[Mirrored from: http://www.ileaf.com/avhome/veggies.html]
By Eric Severson
eric@avalanche.com
(303) 449-5032
© Avalanche Development Company/Interleaf Inc.
January 1995
Permission to redistribute this whitepaper is granted, provided that no changes are made, and that this notice and the above attributions are included in all copies.
If you want to enjoy the benefits of SGML, your data needs to be in SGML format. That seems logical enough. However, for most applications, getting to SGML is not just a simple translation process. Because the goal is a much richer information environment, conversion to SGML requires a process of document analysis and information refinement in addition to migrating the data itself. This white paper explores the issues involved in moving to SGML, offers techniques for making this process as effective and painless as possible, and shows how the steps in the SGML conversion process are directly related to the benefits you get once conversion is complete.
SGML conversions have a reputation for being worthwhile but not necessarily lots of fun. Much like the problem of having to eat your vegetables before you get dessert.

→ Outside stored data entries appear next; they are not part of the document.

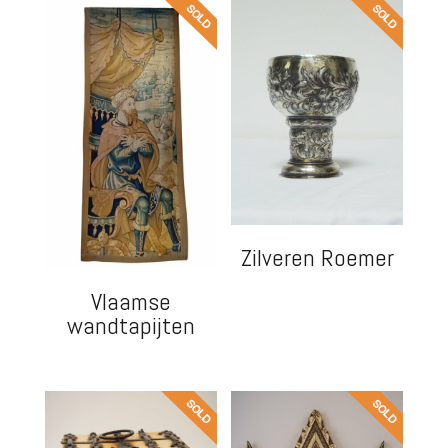
Zilveren Roemer
Vlaamse
wandtapijten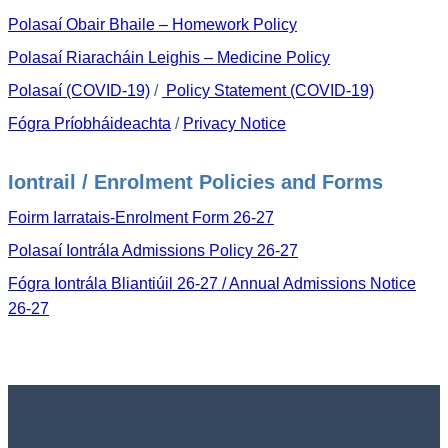
Polasaí Obair Bhaile – Homework Policy
Polasaí Riaracháin Leighis – Medicine Policy
Polasaí (COVID-19)
/
Policy Statement (COVID-19)
Fógra Príobháideachta
/
Privacy Notice
Iontrail / Enrolment Policies and Forms
Foirm Iarratais-Enrolment Form 26-27
Polasaí Iontrála Admissions Policy 26-27
Fógra Iontrála Bliantiúil 26-27 / Annual Admissions Notice
26-27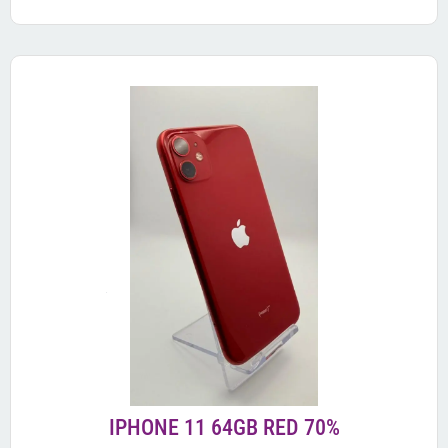
IPHONE 11 64GB RED 70%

When I was young, I worked hard not to eat my vegetables. My goal was dessert, and I couldn't understand why vegetables had to stand in my way. You might reasonably ask the same kind of questions about SGML and SGML conversion. Since we're just talking about moving data around, can't this process be easy? Can't we just move right to the dessert -- information access, reuse, interchange, electronic distribution, and so forth? Actually, with the right kinds of software and expertise, conversion pain can be minimized. However, like understanding that vegetables are critical to your health, understanding the nature of SGML conversion is the first step to success.
While initial SGML efforts revolved around standards compliance, people are focusing on a lot more today. SGML is being seen as the key to leveraging information resources, freeing the tremendous amount of strategic business information that is locked away in documents. This information is locked away because, even though it may be stored in electronic form, it usually resides in individual proprietary systems whose sole purpose is to produce composed hardcopy for people to read. You can access the information in these documents, but only if you separately pick up and browse each one.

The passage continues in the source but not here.